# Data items
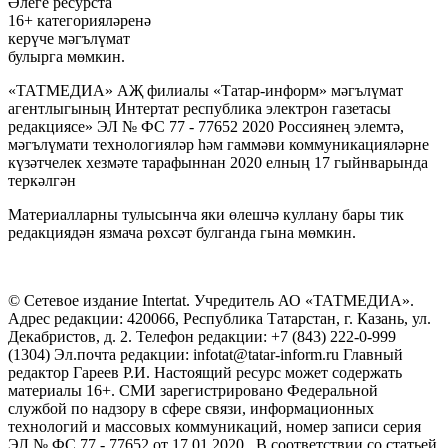
Әлеге ресурста
16+ категорияләренә
керүче мәгълүмат
булырга мөмкин.
«ТАТМЕДИА» АҖ филиалы «Татар-информ» мәгълүмат
агентлыгының Интертат республика электрон газетасы
редакциясе» ЭЛ № ФС 77 - 77652 2020 Россиянең элемтә,
мәгълүмати технологияләр һәм гаммәви коммуникацияләрне
күзәтчелек хезмәте тарафыннан 2020 елның 17 гыйнварында
теркәлгән
Материалларны тулысынча яки өлешчә куллану бары тик
редакциядән язмача рөхсәт булганда гына мөмкин.
© Сетевое издание Intertat. Учредитель АО «ТАТМЕДИА».
Адрес редакции: 420066, Республика Татарстан, г. Казань, ул.
Декабристов, д. 2. Телефон редакции: +7 (843) 222-0-999
(1304) Эл.почта редакции: infotat@tatar-inform.ru Главный
редактор Гареев Р.И. Настоящий ресурс может содержать
материалы 16+. СМИ зарегистрировано Федеральной
службой по надзору в сфере связи, информационных
технологий и массовых коммуникаций, номер записи серия
ЭЛ № ФС 77 - 77652 от 17.01.2020. В соответствии со статьей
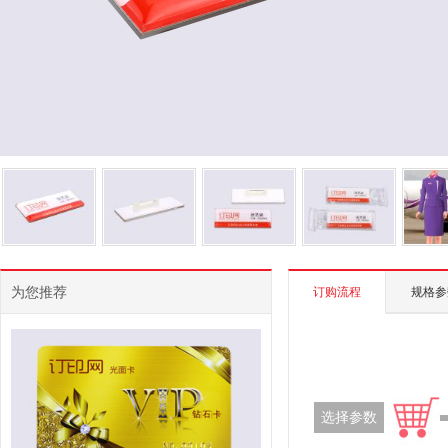
为您推荐
订购流程
规格参
选择参数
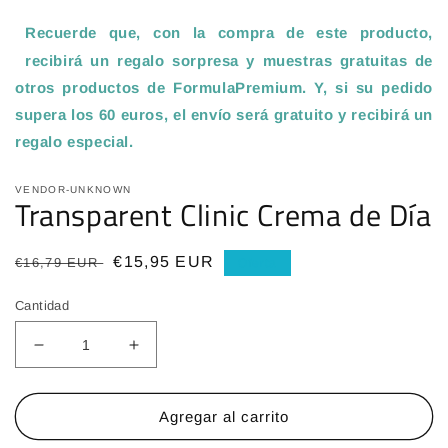
Recuerde que, con la compra de este producto,
recibirá un regalo sorpresa y muestras gratuitas de
otros productos de FormulaPremium. Y, si su pedido
supera los 60 euros, el envío será gratuito y recibirá un
regalo especial
.
VENDOR-UNKNOWN
Transparent Clinic Crema de Día
Precio
Precio
€15,95 EUR
€16,79 EUR
Oferta
habitual
de
Cantidad
oferta
Reducir
Aumentar
cantidad
cantidad
para
para
Transparent
Transparent
Agregar al carrito
Clinic
Clinic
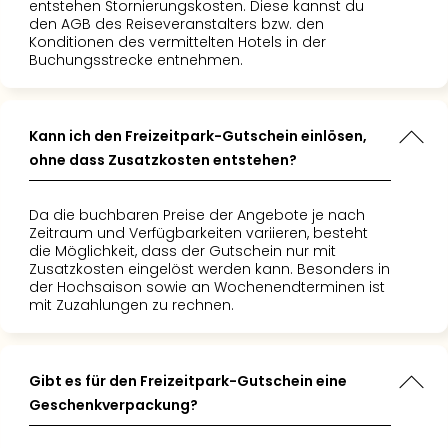
entstehen Stornierungskosten. Diese kannst du
den AGB des Reiseveranstalters bzw. den
Konditionen des vermittelten Hotels in der
Buchungsstrecke entnehmen.
Kann ich den Freizeitpark-Gutschein einlösen,
ohne dass Zusatzkosten entstehen?
Da die buchbaren Preise der Angebote je nach
Zeitraum und Verfügbarkeiten variieren, besteht
die Möglichkeit, dass der Gutschein nur mit
Zusatzkosten eingelöst werden kann. Besonders in
der Hochsaison sowie an Wochenendterminen ist
mit Zuzahlungen zu rechnen.
Gibt es für den Freizeitpark-Gutschein eine
Geschenkverpackung?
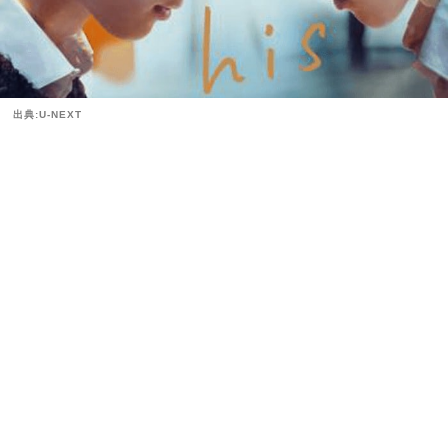
出典:U-NEXT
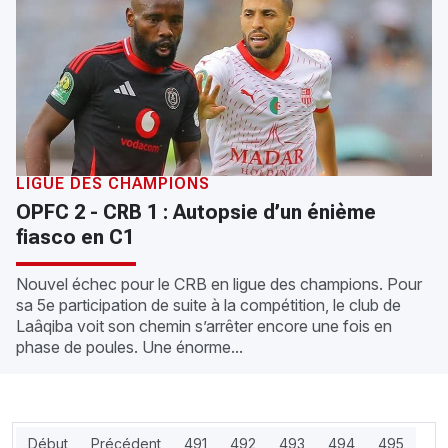
LIGUE DES CHAMPIONS
OPFC 2 - CRB 1 : Autopsie d’un énième
fiasco en C1
Nouvel échec pour le CRB en ligue des champions. Pour
sa 5e participation de suite à la compétition, le club de
Laâqiba voit son chemin s’arrêter encore une fois en
phase de poules. Une énorme...
Début
Précédent
491
492
493
494
495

# Problem to work on
Print each entry above verbatim, pictures left out.

# Task result
Әлеге ресурста
16+ категорияләренә
керүче мәгълүмат
булырга мөмкин.
«ТАТМЕДИА» АҖ филиалы «Татар-информ» мәгълүмат
агентлыгының Интертат республика электрон газетасы
редакциясе» ЭЛ № ФС 77 - 77652 2020 Россиянең элемтә,
мәгълүмати технологияләр һәм гаммәви коммуникацияләрне
күзәтчелек хезмәте тарафыннан 2020 елның 17 гыйнварында
теркәлгән
Материалларны тулысынча яки өлешчә куллану бары тик
редакциядән язмача рөхсәт булганда гына мөмкин.
© Сетевое издание Intertat. Учредитель АО «ТАТМЕДИА».
Адрес редакции: 420066, Республика Татарстан, г. Казань, ул.
Декабристов, д. 2. Телефон редакции: +7 (843) 222-0-999
(1304) Эл.почта редакции: infotat@tatar-inform.ru Главный
редактор Гареев Р.И. Настоящий ресурс может содержать
материалы 16+. СМИ зарегистрировано Федеральной
службой по надзору в сфере связи, информационных
технологий и массовых коммуникаций, номер записи серия
ЭЛ № ФС 77 - 77652 от 17.01.2020. В соответствии со статьей
为您推荐
订购流程
规格参
选择参数
Recuerde que, con la compra de este producto,
recibirá un regalo sorpresa y muestras gratuitas de
otros productos de FormulaPremium. Y, si su pedido
supera los 60 euros, el envío será gratuito y recibirá un
regalo especial
.
VENDOR-UNKNOWN
Transparent Clinic Crema de Día
Precio
Precio
€15,95 EUR
€16,79 EUR
Oferta
habitual
de
Cantidad
oferta
Reducir
Aumentar
cantidad
cantidad
para
para
Transparent
Transparent
Agregar al carrito
Clinic
Clinic
entstehen Stornierungskosten. Diese kannst du
den AGB des Reiseveranstalters bzw. den
Konditionen des vermittelten Hotels in der
Buchungsstrecke entnehmen.
Kann ich den Freizeitpark-Gutschein einlösen,
ohne dass Zusatzkosten entstehen?
Da die buchbaren Preise der Angebote je nach
Zeitraum und Verfügbarkeiten variieren, besteht
die Möglichkeit, dass der Gutschein nur mit
Zusatzkosten eingelöst werden kann. Besonders in
der Hochsaison sowie an Wochenendterminen ist
mit Zuzahlungen zu rechnen.
Gibt es für den Freizeitpark-Gutschein eine
Geschenkverpackung?
出典:U-NEXT
LIGUE DES CHAMPIONS
OPFC 2 - CRB 1 : Autopsie d’un énième
fiasco en C1
Nouvel échec pour le CRB en ligue des champions. Pour
sa 5e participation de suite à la compétition, le club de
Laâqiba voit son chemin s’arrêter encore une fois en
phase de poules. Une énorme...
Début
Précédent
491
492
493
494
495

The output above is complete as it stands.